Nachdem in der anstehenden Saison mit dem SSV Ulm und dem SSV Reutlingen erneut zwei „Risikospiele“ anstehen, plädierten die Oberligavertreter für ein Gespräch mit Polizei und Innenministerium. Ziel sollen für alle Vereine einheitliche Sicherheitsvorschriften sein.

Villingens Geschäftsführender Vorstand Wolfgang Gerster hatte darauf hingewiesen, dass bei Spielen in Bahlingen und Balingen in der vergangenen Saison die Gästefans lediglich durch rot-weiße Plastikbänder getrennt waren, während in Villingen 120 Meter Bauzäune provisorisch aufgebaut und eine hohe Zahl professioneller Sicherheitskräfte aufgeboten werden mussten. „Wir fordern eine Gleichbehandlung durch die Polizei“, so Gers­ter, der im Vorstand des FC Nöttingens, Dirk Steidl, einen wortgewaltigen Unterstützer fand. „Die Polizei sollte Fans nicht kriminalisieren und nicht mit Bauvorschriften provozieren. De­eskalation ist der richtige Weg“, so Steidl.

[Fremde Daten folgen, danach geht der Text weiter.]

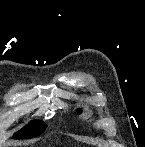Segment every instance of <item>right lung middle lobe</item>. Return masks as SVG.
I'll list each match as a JSON object with an SVG mask.
<instances>
[{
	"label": "right lung middle lobe",
	"instance_id": "1",
	"mask_svg": "<svg viewBox=\"0 0 145 147\" xmlns=\"http://www.w3.org/2000/svg\"><path fill=\"white\" fill-rule=\"evenodd\" d=\"M46 129V124L42 121L35 120L30 122L23 129L14 134V139H26L40 135Z\"/></svg>",
	"mask_w": 145,
	"mask_h": 147
}]
</instances>
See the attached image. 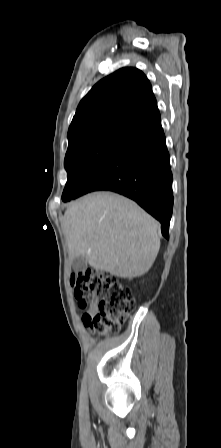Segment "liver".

Kirchheimer Saisonauftakt in Ulm

Die Oberligasaison 2011/12 beginnt am Wochenende des 6./7. August, Rundenende wird am 26. Mai 2012 sein. Die Vorrunde endet am 12. November, allerdings finden bis einschließlich 3. Dezember vorgezogene Rückrundenpartien statt. Winterpause ist bis 3. März 2012. Der VfL startet mit einem Auswärtsspiel in seine fünfte Spielzeit im baden-württembergischen Fußballoberhaus seit dem Wiederaufstieg 2007. Gegner am 6. August wird niemand geringerer als Regionalliga-Zwangsabsteiger SSV Ulm sein. Je nach Verlauf der ersten und zweiten Runde im WFV-Pokal kann die Partie kurzfristig noch auf Freitag, 5. August, verlegt werden. Sein erstes Heimspiel bestreitet der VfL dann am 13. August gegen die TSG Balingen. Insgesamt sieben Mal muss der VfL außer der Reihe antreten: Neben sechs Freitag-abendspielen (26. 8. gegen Reutl­ingen, 9. 9. gegen Bonlanden, 16. 9. in Walldorf, 14. 10. in Nöttingen, 23. 3. gegen Walldorf, 13. 4. gegen die Stuttgarter Kickers II) steht noch ein Sonntagsmatch (2. 10. bei den Stuttgarter Kickers II) an.